RISK FACTORS AND CAUTIONARY STATEMENTS

POTENTIAL ADVERSE EFFECTS OF INCREASED COMPETITION IN THE INVESTMENT
MANAGEMENT BUSINESS. The investment management business is highly competitive.
Federated competes in the distribution of mutual funds with other independent
fund management companies, national and regional broker/dealers, commercial
banks, insurance companies, and other institutions. Many of these competitors
have substantially greater resources and brand recognition than Federated.
Competition is based on various factors, including business reputation; the
investment performance of funds managed or administered by Federated; quality of
service; the strength and continuity of management and selling relationships;
marketing and distribution services offered; the range of products offered; and
fees charged.
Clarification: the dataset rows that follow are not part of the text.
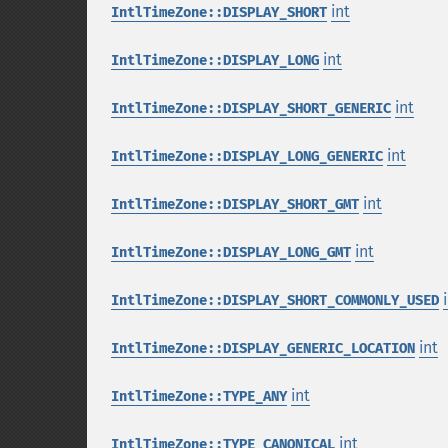
int
IntlTimeZone::DISPLAY_SHORT
int
IntlTimeZone::DISPLAY_LONG
int
IntlTimeZone::DISPLAY_SHORT_GENERIC
int
IntlTimeZone::DISPLAY_LONG_GENERIC
int
IntlTimeZone::DISPLAY_SHORT_GMT
int
IntlTimeZone::DISPLAY_LONG_GMT
IntlTimeZone::DISPLAY_SHORT_COMMONLY_USED
int
IntlTimeZone::DISPLAY_GENERIC_LOCATION
int
IntlTimeZone::TYPE_ANY
int
IntlTimeZone::TYPE_CANONICAL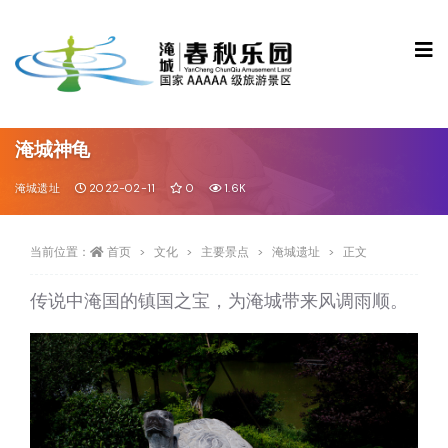
淹城神龟
淹城遗址
2022-02-11
0
1.6K
当前位置：
首页
文化
主要景点
淹城遗址
正文
传说中淹国的镇国之宝，为淹城带来风调雨顺。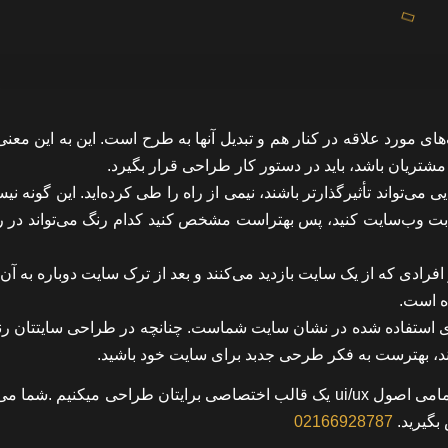
ای مورد علاقه در کنار هم و تبدیل آنها به طرح است. این به این معن
مشتریان باشد، باید در دستور کار طراحی قرار بگیرد.
 می‌تواند تأثیرگذارتر باشند، نیمی از راه را طی کرده‌اید. این گونه ن
ب ثابت وب‌سایت کنید، پس بهتراست مشخص کنید کدام رنگ می‌تواند در 
فرادی که از یک سایت بازدید می‌کنند و بعد از ترک سایت دوباره به آ
ه است.
های استفاده شده در نشان سایت شماست. چنانچه در طراحی سایتتان رن
تند، بهترست به فکر طرحی جدبد برای سایت خود باشید.
ما در وب نگاران پارسه با در نظر گرقتن اصوول طراحی وب و تمامی اصول ui/ux یک قالب اختصاصی برایتان طراحی میکنیم .
بگیرید.
02166928787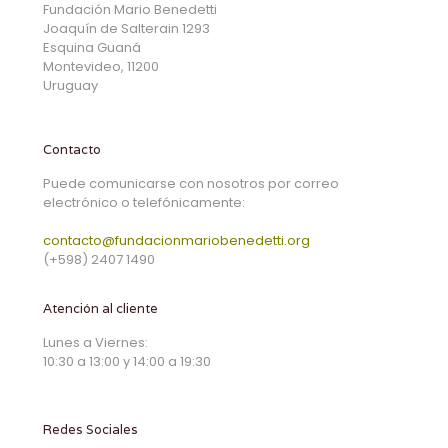
Fundación Mario Benedetti
Joaquín de Salterain 1293
Esquina Guaná
Montevideo, 11200
Uruguay
Contacto
Puede comunicarse con nosotros por correo
electrónico o telefónicamente:
contacto@fundacionmariobenedetti.org
(+598) 2407 1490
Atención al cliente
Lunes a Viernes:
10:30 a 13:00 y 14:00 a 19:30
Redes Sociales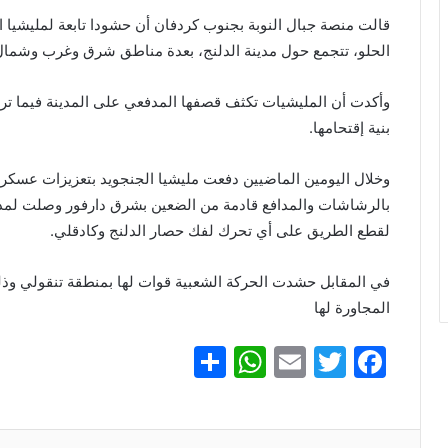
قالت ‏منصة جبال النوبة بجنوب كردفان أن حشودا تابعة لمليشيا ا
الحلو، تتجمع حول مدينة الدلنج، بعدة مناطق شرق وغرب وشمال 
وأكدت أن المليشيات تكثف قصفها المدفعي على المدينة فيما ت
بنية إقتحامها.
بالرشاشات والمدافع قادمة من الضعين بشرق دارفور وصلت لمدين
لقطع الطريق على أي تحرك لفك حصار الدلنج وكادقلي.
في المقابل حشدت الحركة الشعبية قوات لها بمنطقة تنقولي وذلك
المجاورة لها
S
W
E
T
F
h
h
m
w
a
ar
at
ai
itt
c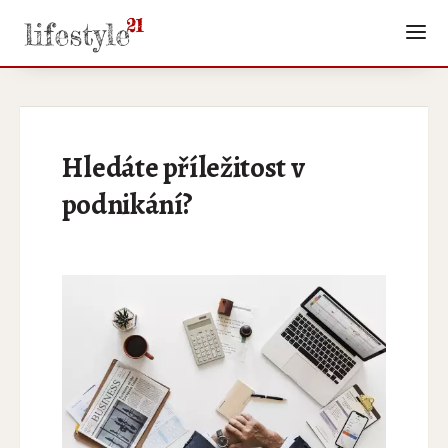
Hledáte příležitost v
podnikání?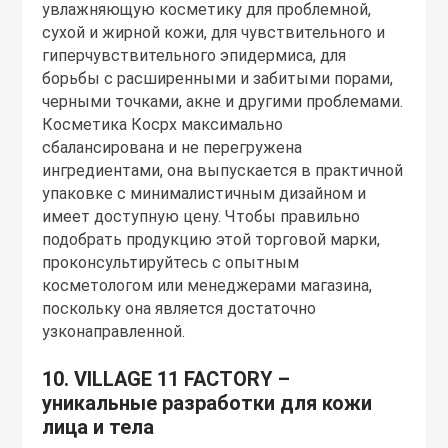
увлажняющую косметику для проблемной,
сухой и жирной кожи, для чувствительного и
гиперчувствительного эпидермиса, для
борьбы с расширенными и забитыми порами,
черными точками, акне и другими проблемами.
Косметика Косрх максимально
сбалансирована и не перегружена
ингредиентами, она выпускается в практичной
упаковке с минималистичным дизайном и
имеет доступную цену. Чтобы правильно
подобрать продукцию этой торговой марки,
проконсультируйтесь с опытным
косметологом или менеджерами магазина,
поскольку она является достаточно
узконаправленной.
10. VILLAGE 11 FACTORY –
уникальные разработки для кожи
лица и тела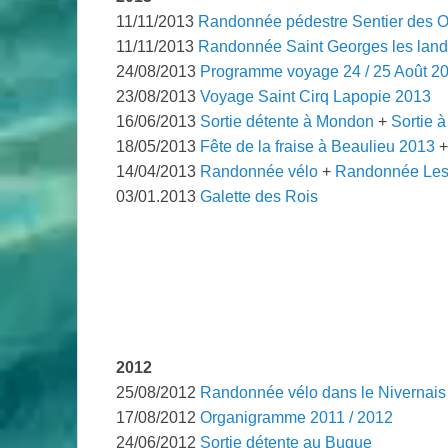
11/11/2013
Randonnée pédestre Sentier des 
11/11/2013
Randonnée Saint Georges les lan
24/08/2013
Programme voyage 24 / 25 Août 201
23/08/2013
Voyage Saint Cirq Lapopie 2013
16/06/2013
Sortie détente à Mondon
+
Sortie 
18/05/2013
Fête de la fraise à Beaulieu 2013
14/04/2013
Randonnée vélo
+
Randonnée Les 
03/01.2013
Galette des Rois
.
2012
25/08/2012
Randonnée vélo dans le Nivernais
17/08/2012
Organigramme 2011 / 2012
24/06/2012
Sortie détente au Bugue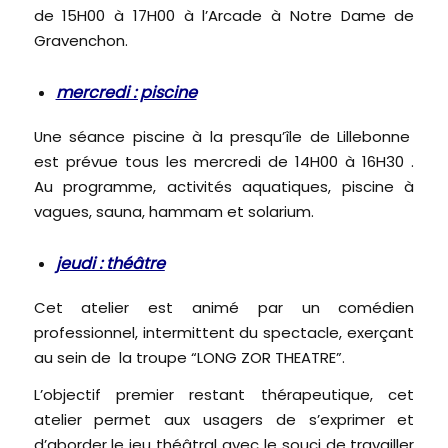
de 15H00 à 17H00 à l’Arcade à Notre Dame de
Gravenchon.
mercredi : piscine
Une séance piscine à la presqu’île de Lillebonne
est prévue tous les mercredi de 14H00 à 16H30 .
Au programme, activités aquatiques, piscine à
vagues, sauna, hammam et solarium.
jeudi : théâtre
Cet atelier est animé par un comédien
professionnel, intermittent du spectacle, exerçant
au sein de la troupe “LONG ZOR THEATRE”.
L’objectif premier restant thérapeutique, cet
atelier permet aux usagers de s’exprimer et
d’aborder le jeu théâtral avec le souci de travailler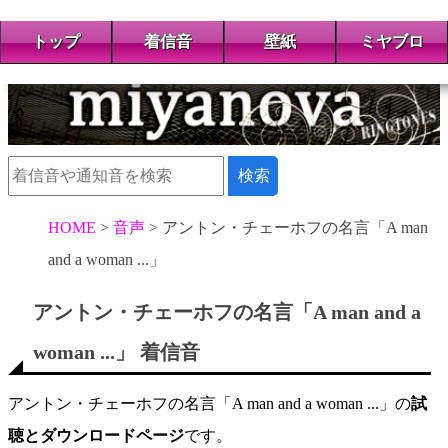
トップ
着信音
壁紙
ミヤブロ
HOME
音声
アントン・チェーホフの名言「A man
and a woman ...」
アントン・チェーホフの名言「A man and a
woman ...」 着信音
アントン・チェーホフの名言「A man and a woman ...」の
試
聴とダウンロードページ
です。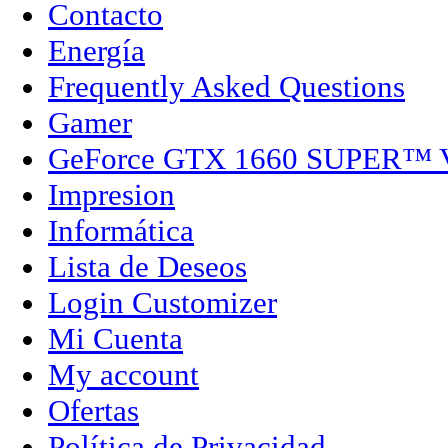
Contacto
Energía
Frequently Asked Questions
Gamer
GeForce GTX 1660 SUPER™
Impresion
Informática
Lista de Deseos
Login Customizer
Mi Cuenta
My account
Ofertas
Política de Privacidad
See "Business--Competition."

Many of Federated's fund products are designed for use by institutions
such as banks, insurance companies and other corporations. A large portion of
Federated's Managed Assets, particularly money market and fixed-income Managed
Assets, are held by institutional investors. Because most institutional mutual
funds are sold without sales commissions at either the time of purchase or the
time of redemption, institutional investors may be more inclined to move their
assets among various institutional funds than investors in retail mutual funds.
Of Federated's 137 managed funds, 94 are sold without sales commission.
Institutions are sensitive to fund investment performance, consistent adherence
to investment objectives, quality of service and pricing. Federated believes
that competitive pressures in the institutional fund market are increasing as a
result of (i) the entry of well known managers from the retail investment
industry and of low-fee investment managers, (ii) mergers and consolidation
occurring in the banking industry, (iii) increased offering of proprietary funds
by institutional investors such as banks, and (iv) regulatory changes affecting
banks and other financial service firms.

A significant portion of Federated's revenue is derived from providing
mutual funds to its bank trust market, comprising over 1,400 banks and other
financial institutions. Future profitability of Federated will be affected by
its ability to retain its share of this market, and could also be adversely
affected by the general consolidation which is occurring in the banking industry
as well as recent regulatory changes. In addition, bank consolidation trends
could not only cause changes in Federated's customer mix, but could also affect
the scope of services provided and fees received by Federated, depending upon
the degree to which banks internalize administrative functions attendant to
proprietary mutual funds.

POTENTIAL ADVERSE EFFECTS OF A DECLINE IN SECURITIES MARKETS. Changes in
economic or market conditions may adversely affect the profitability and
performance of and demand for Federated's investment products and services. The
ability of Federated to compete and grow is dependent, in part, on the relative
attractiveness of the types of investment products Federated offers and its
investment philosophies and market strategies under prevailing market
conditions. A significant portion of Federated's revenue is derived from
investment advisory fees, which are based on the value of Managed Assets and
vary with the type of asset being managed, with higher fees generally earned on
equity and fixed-income funds than on money market funds. Consequently,
significant fluctuations in the prices of securities held by, or the level of
redemptions from, the funds advised by Federated may affect materially the
amount of Managed Assets and thus Federated's revenue, profitability and ability
to grow. Substantially all of Federated's Managed Assets are in open-end funds,
which permit investors to redeem their investment at any time.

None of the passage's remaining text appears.